To support asynchronous interaction between agents, humans, and task environments, we use [Redis](https://redis.io/) for cross-process communication, and wrap each environment class with [`TaskEnvNode`](collaborative_gym/nodes/task_env.py). See [`collaborative_gym/nodes`](collaborative_gym/nodes) for other supported nodes (i.e., agents, real humans, simulated humans).

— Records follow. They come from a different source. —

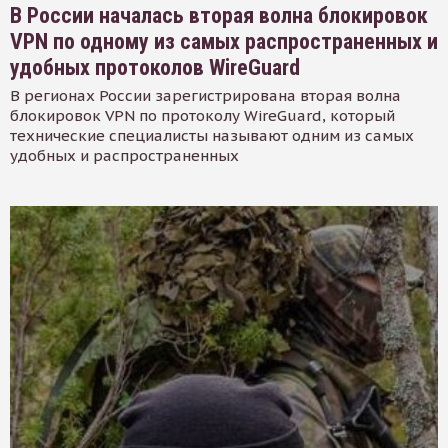
В России началась вторая волна блокировок
VPN по одному из самых распространенных и
удобных протоколов WireGuard
В регионах России зарегистрирована вторая волна
блокировок VPN по протоколу WireGuard, который
технические специалисты называют одним из самых
удобных и распространенных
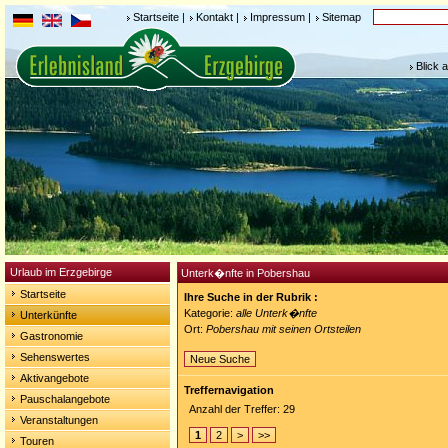
Startseite
|
Kontakt
|
Impressum
|
Sitemap
Blick 
Urlaub im Erzgebirge
Unterk�nfte in Pobershau
Startseite
Ihre Suche in der Rubrik :
Kategorie:
alle Unterk�nfte
Unterkünfte
Ort:
Pobershau mit seinen Ortsteilen
Gastronomie
Sehenswertes
Neue Suche
Aktivangebote
Treffernavigation
Pauschalangebote
Anzahl der Treffer: 29
Veranstaltungen
1
2
>
>>
Touren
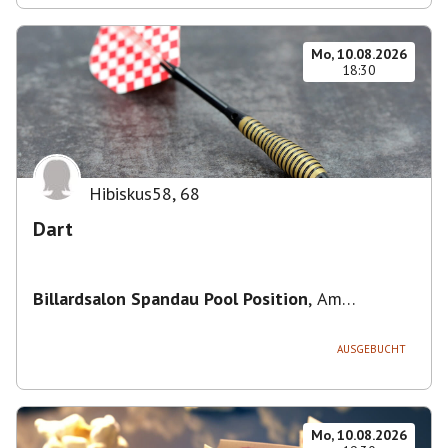
Mo, 10.08.2026
18:30
Hibiskus58
,
68
Dart
Billardsalon Spandau Pool Position
,
Am
Juliusturm 31, 13599 Berlin, Deutschland
AUSGEBUCHT
Mo, 10.08.2026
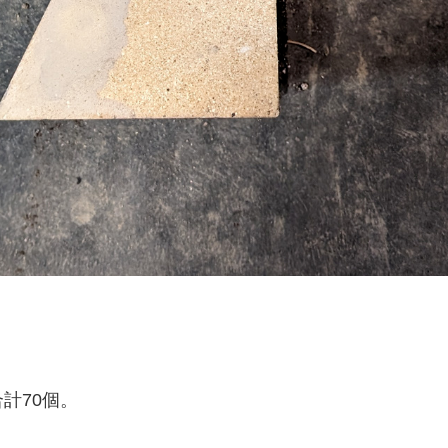
計70個。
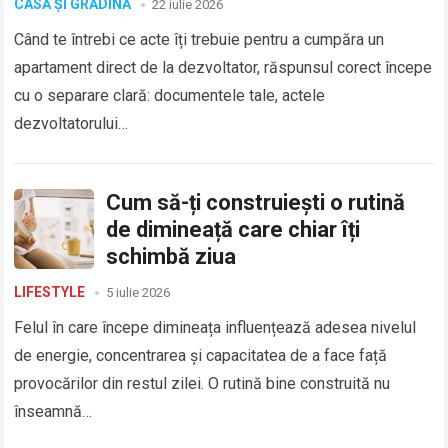
CASĂ ȘI GRĂDINĂ
22 iulie 2026
Când te întrebi ce acte îți trebuie pentru a cumpăra un
apartament direct de la dezvoltator, răspunsul corect începe
cu o separare clară: documentele tale, actele
dezvoltatorului…
Cum să-ți construiești o rutină
de dimineață care chiar îți
schimbă ziua
LIFESTYLE
5 iulie 2026
Felul în care începe dimineața influențează adesea nivelul
de energie, concentrarea și capacitatea de a face față
provocărilor din restul zilei. O rutină bine construită nu
înseamnă…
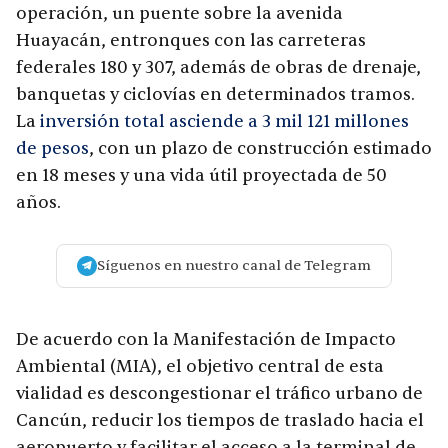
operación, un puente sobre la avenida
Huayacán, entronques con las carreteras
federales 180 y 307, además de obras de drenaje,
banquetas y ciclovías en determinados tramos.
La
inversión total asciende a 3 mil 121 millones
de pesos
, con un plazo de construcción estimado
en 18 meses y una vida útil proyectada de 50
años.
Síguenos en nuestro canal de Telegram
De acuerdo con la Manifestación de Impacto
Ambiental (MIA), el objetivo central de esta
vialidad es descongestionar el tráfico urbano de
Cancún, reducir los tiempos de traslado hacia el
aeropuerto y facilitar el acceso a la terminal de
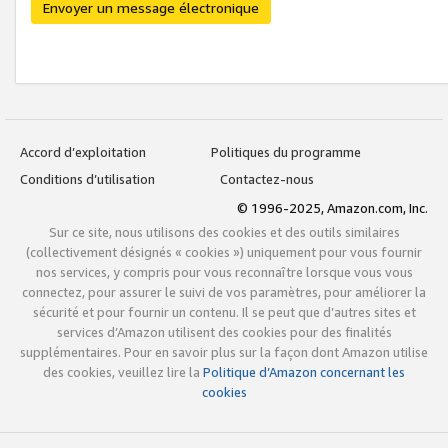
Envoyer un message électronique
Accord d’exploitation
Politiques du programme
Conditions d’utilisation
Contactez-nous
© 1996-2025, Amazon.com, Inc.
Sur ce site, nous utilisons des cookies et des outils similaires
(collectivement désignés « cookies ») uniquement pour vous fournir
nos services, y compris pour vous reconnaître lorsque vous vous
connectez, pour assurer le suivi de vos paramètres, pour améliorer la
sécurité et pour fournir un contenu. Il se peut que d’autres sites et
services d’Amazon utilisent des cookies pour des finalités
supplémentaires. Pour en savoir plus sur la façon dont Amazon utilise
des cookies, veuillez lire la
Politique d’Amazon concernant les
cookies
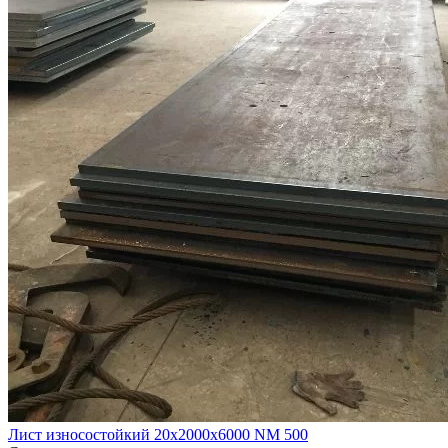
Лист износостойкий 20х2000х6000 NM 500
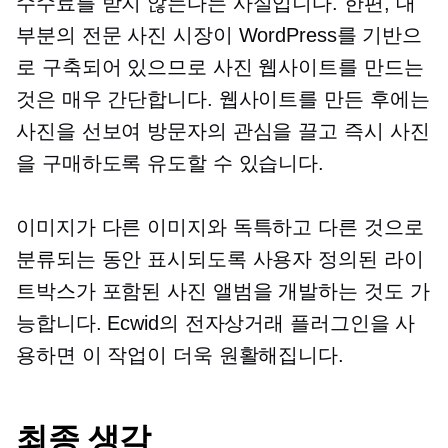
수수료를 받지 않는다는 사실입니다. 한편, 대
부분의 전문 사진 시장이 WordPress를 기반으
로 구축되어 있으므로 사진 웹사이트를 만드는
것은 매우 간단합니다. 웹사이트를 만든 후에는
사진을 선보여 방문자의 관심을 끌고 즉시 사진
을 구매하도록 유도할 수 있습니다.
이미지가 다른 이미지와 독특하고 다른 것으로
분류되는 동안 표시되도록 사용자 정의된 라이
트박스가 포함된 사진 앨범을 개발하는 것도 가
능합니다. Ecwid의 전자상거래 플러그인을 사
용하면 이 작업이 더욱 원활해집니다.
최종 생각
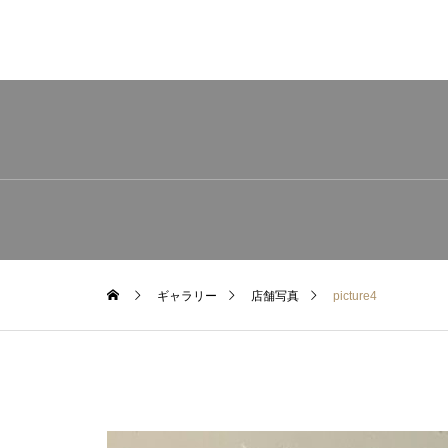
ギャラリー
店舗写真
picture4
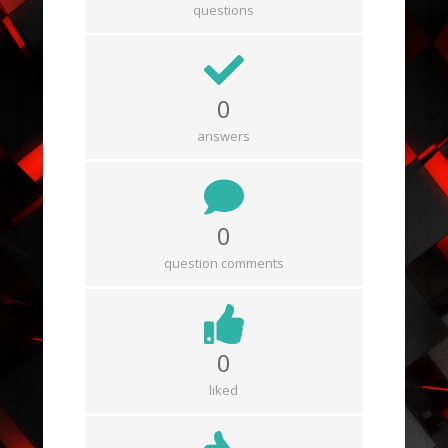
questions
0
answers
0
question comments
0
liked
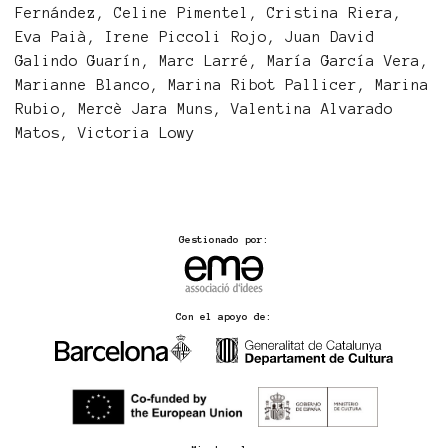
Fernández, Celine Pimentel, Cristina Riera,
Eva Paià, Irene Piccoli Rojo, Juan David
Galindo Guarín, Marc Larré, María García Vera,
Marianne Blanco, Marina Ribot Pallicer, Marina
Rubio, Mercè Jara Muns, Valentina Alvarado
Matos, Victoria Lowy
Gestionado por:
Con el apoyo de:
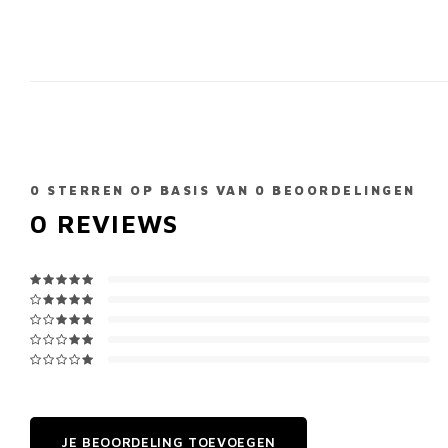
0
STERREN OP BASIS VAN
0
BEOORDELINGEN
0
REVIEWS
JE BEOORDELING TOEVOEGEN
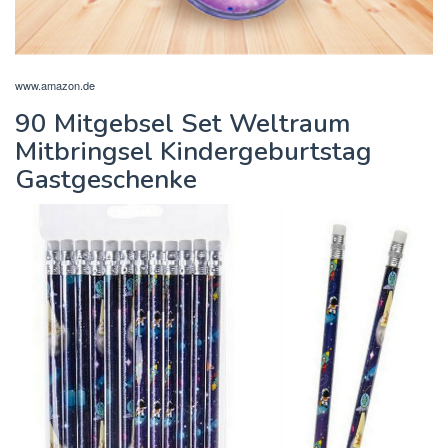
www.amazon.de
90 Mitgebsel Set Weltraum
Mitbringsel Kindergeburtstag
Gastgeschenke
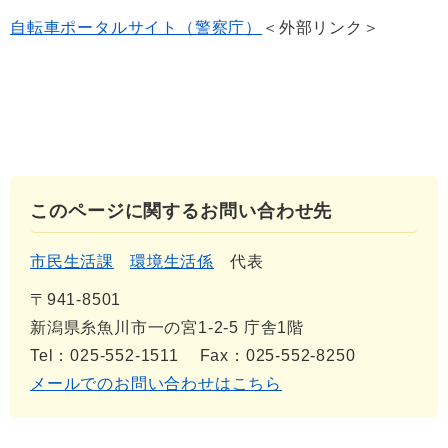
自転車ポータルサイト（警察庁）
＜外部リンク＞
このページに関するお問い合わせ先
市民生活課
環境生活係
代表
〒941-8501
新潟県糸魚川市一の宮1-2-5 庁舎1階
Tel：025-552-1511
Fax：025-552-8250
メールでのお問い合わせはこちら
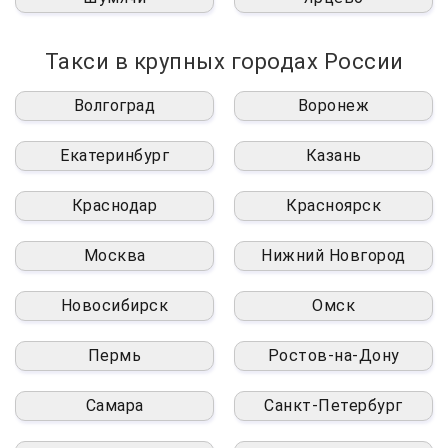
Такси в крупных городах России
Волгоград
Воронеж
Екатеринбург
Казань
Краснодар
Красноярск
Москва
Нижний Новгород
Новосибирск
Омск
Пермь
Ростов-на-Дону
Самара
Санкт-Петербург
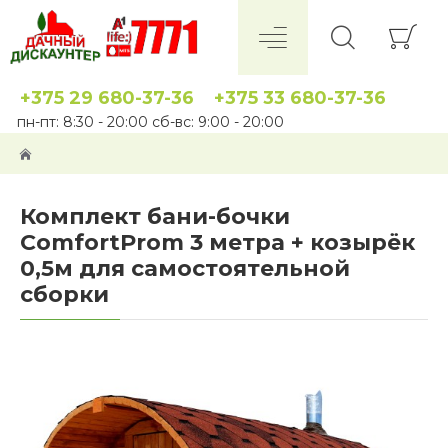
+375 29 680-37-36
+375 33 680-37-36
пн-пт: 8:30 - 20:00 сб-вс: 9:00 - 20:00
Комплект бани-бочки
ComfortProm 3 метра + козырёк
0,5м для самостоятельной
сборки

We provide a [`Runner`](collaborative_gym/runner.py) class to handle the lifecycle of human-agent collaboration sessions, including launching these node processes and ensuring proper cleanup on exit.

## Supported Conditions
Co-Gym supports two experimental conditions: Co-Gym (Simulated) and Co-Gym (Real)
- Co-Gym (Simulated) experiments with simulated humans and pre-collected task instances, allowing controlled, iterative development.
- Co-Gym (Real) experiments with real humans and user-provided task instances, allowing deploying and evaluating collaborative agents in the wild.

### Co-Gym (Simulated)
We use [TravelPlanner](https://github.com/OSU-NLP-Group/TravelPlanner) subset, arXiv CS paper subset curated in this work, [DiscoveryBench](https://github.com/allenai/discoverybench) subset for the simulated experiments on Travel Planning, Related Work, Tabular Analysis tasks respectively. See [`datasets/README.md`](datasets/README.md) for dataset details.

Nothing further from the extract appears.